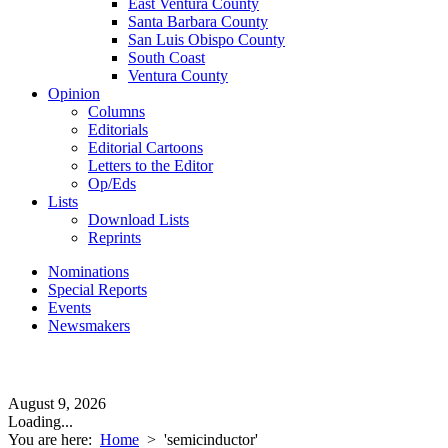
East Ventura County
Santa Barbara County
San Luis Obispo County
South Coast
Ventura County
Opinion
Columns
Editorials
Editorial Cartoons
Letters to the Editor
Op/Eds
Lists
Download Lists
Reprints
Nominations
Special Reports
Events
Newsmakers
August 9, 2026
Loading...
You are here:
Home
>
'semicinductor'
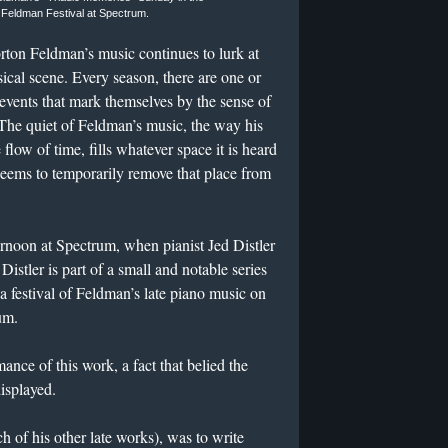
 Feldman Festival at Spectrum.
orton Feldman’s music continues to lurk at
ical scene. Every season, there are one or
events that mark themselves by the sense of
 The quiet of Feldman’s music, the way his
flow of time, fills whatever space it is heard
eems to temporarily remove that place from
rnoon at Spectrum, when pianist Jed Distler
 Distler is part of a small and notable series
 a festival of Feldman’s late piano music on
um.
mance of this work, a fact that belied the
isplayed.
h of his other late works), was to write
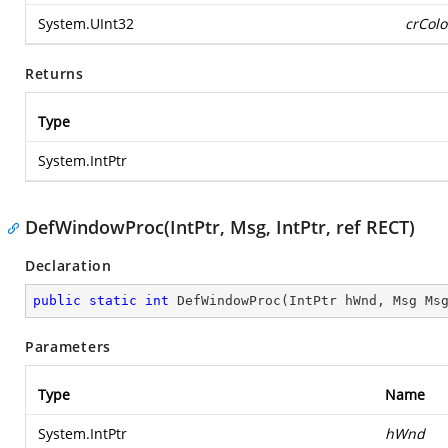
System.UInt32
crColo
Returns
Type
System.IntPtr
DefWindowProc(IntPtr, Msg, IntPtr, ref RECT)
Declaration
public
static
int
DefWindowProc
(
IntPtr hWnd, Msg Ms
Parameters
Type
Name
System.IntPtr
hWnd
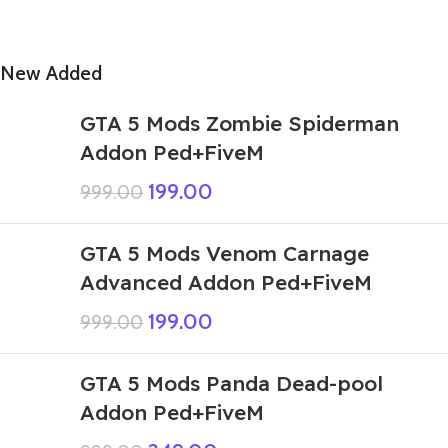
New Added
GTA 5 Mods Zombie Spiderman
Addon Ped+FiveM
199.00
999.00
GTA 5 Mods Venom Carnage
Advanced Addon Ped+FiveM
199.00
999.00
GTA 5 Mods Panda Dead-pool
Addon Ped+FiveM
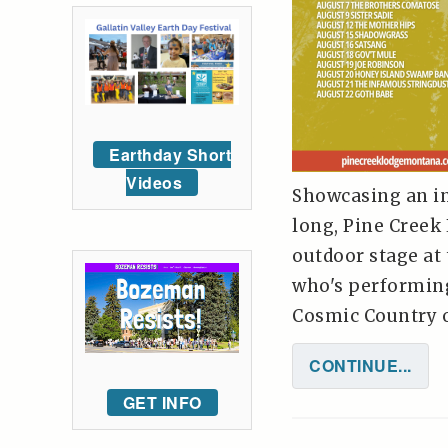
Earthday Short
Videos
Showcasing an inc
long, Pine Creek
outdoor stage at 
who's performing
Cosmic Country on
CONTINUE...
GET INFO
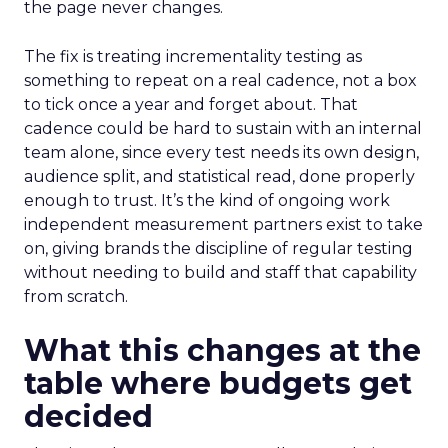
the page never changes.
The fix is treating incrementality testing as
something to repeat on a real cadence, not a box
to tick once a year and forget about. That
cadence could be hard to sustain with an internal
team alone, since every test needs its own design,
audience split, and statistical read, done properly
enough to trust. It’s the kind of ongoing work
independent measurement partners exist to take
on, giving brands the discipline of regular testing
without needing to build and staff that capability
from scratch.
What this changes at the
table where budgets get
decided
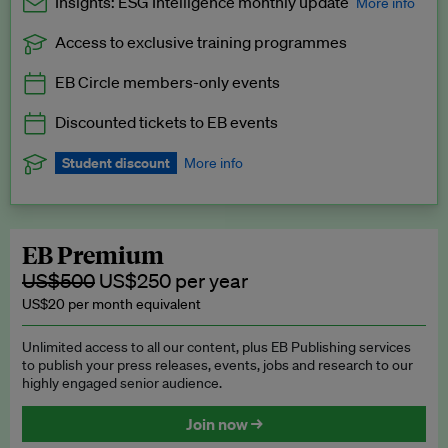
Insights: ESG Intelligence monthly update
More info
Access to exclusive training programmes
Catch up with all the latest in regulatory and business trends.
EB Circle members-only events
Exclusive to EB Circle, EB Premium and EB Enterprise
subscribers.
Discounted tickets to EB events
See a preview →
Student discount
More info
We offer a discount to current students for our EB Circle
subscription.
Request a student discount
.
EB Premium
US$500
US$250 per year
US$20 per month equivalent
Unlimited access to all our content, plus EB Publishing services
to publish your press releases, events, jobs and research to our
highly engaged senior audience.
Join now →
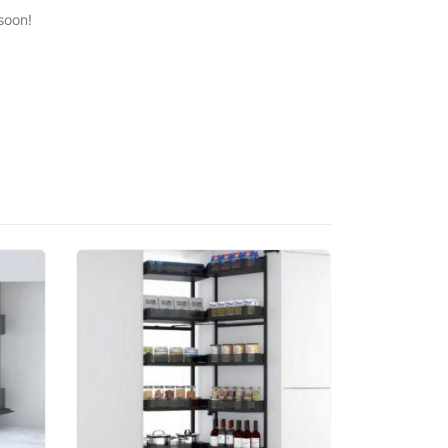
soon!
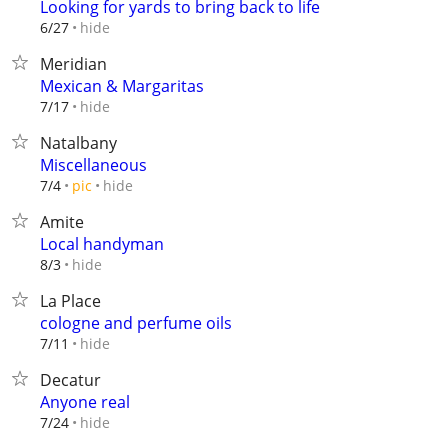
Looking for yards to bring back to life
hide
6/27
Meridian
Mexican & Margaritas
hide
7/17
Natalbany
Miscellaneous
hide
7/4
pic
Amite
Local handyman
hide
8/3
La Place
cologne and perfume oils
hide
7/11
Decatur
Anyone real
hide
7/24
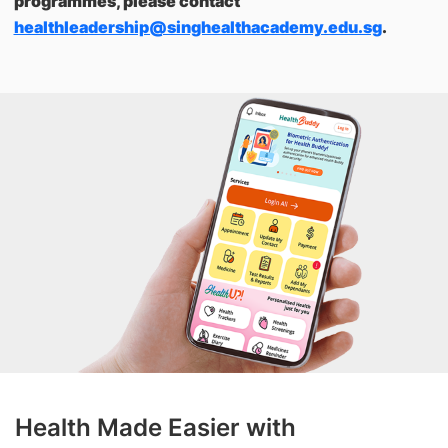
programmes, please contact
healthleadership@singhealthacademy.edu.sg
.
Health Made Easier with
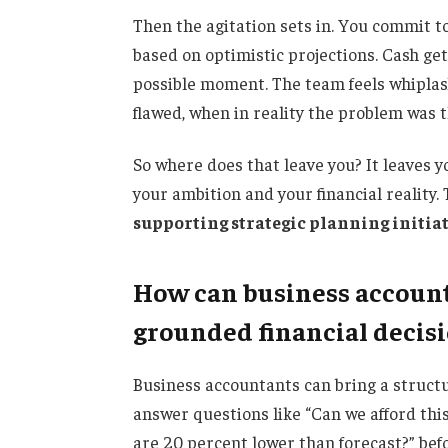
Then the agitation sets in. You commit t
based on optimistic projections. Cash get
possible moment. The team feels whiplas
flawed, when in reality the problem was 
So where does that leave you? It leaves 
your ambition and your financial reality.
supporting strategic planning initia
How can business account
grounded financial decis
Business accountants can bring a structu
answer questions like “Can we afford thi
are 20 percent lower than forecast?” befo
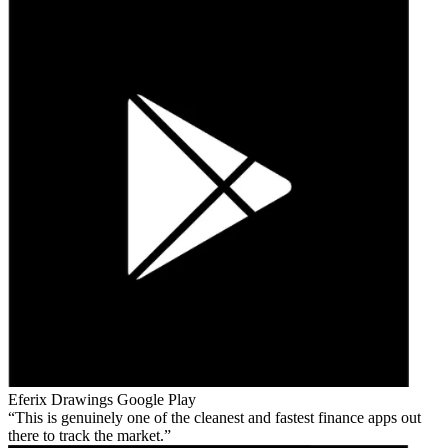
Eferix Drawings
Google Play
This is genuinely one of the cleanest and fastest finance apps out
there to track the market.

--

#### Your assignment
Output only the lines from the start of the data through the line that holds "Distler is part". Keep them exact and leave the pictures out.

#### Problem solution
East Ventura County
Santa Barbara County
San Luis Obispo County
South Coast
Ventura County
Opinion
Columns
Editorials
Editorial Cartoons
Letters to the Editor
Op/Eds
Lists
Download Lists
Reprints
Nominations
Special Reports
Events
Newsmakers
August 9, 2026
Loading...
You are here:
Home
>
'semicinductor'
 Feldman Festival at Spectrum.
orton Feldman’s music continues to lurk at
ical scene. Every season, there are one or
events that mark themselves by the sense of
 The quiet of Feldman’s music, the way his
flow of time, fills whatever space it is heard
eems to temporarily remove that place from
rnoon at Spectrum, when pianist Jed Distler
 Distler is part of a small and notable series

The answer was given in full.